== Segment start ==

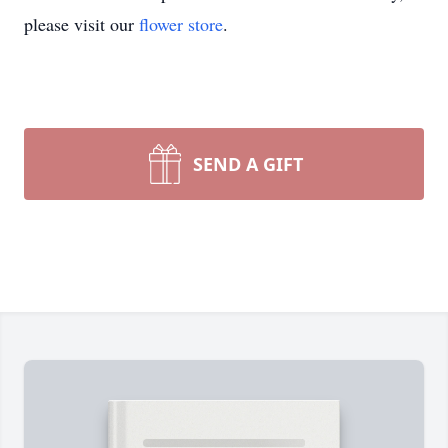
please visit our
flower store
.
SEND A GIFT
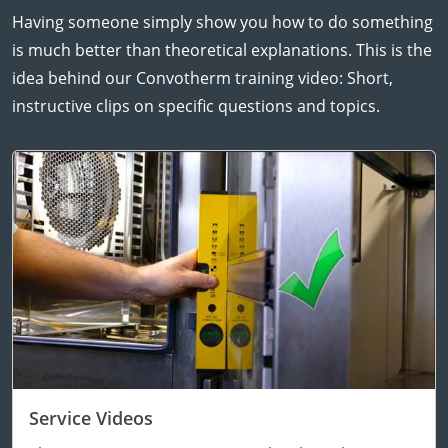
Having someone simply show you how to do something
is much better than theoretical explanations. This is the
idea behind our Convotherm training video: Short,
instructive clips on specific questions and topics.
Service Videos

== Segment end ==

Please leave the images out and retype the rest of the material exactly.

please visit our
flower store
.
SEND A GIFT
Having someone simply show you how to do something
is much better than theoretical explanations. This is the
idea behind our Convotherm training video: Short,
instructive clips on specific questions and topics.
Service Videos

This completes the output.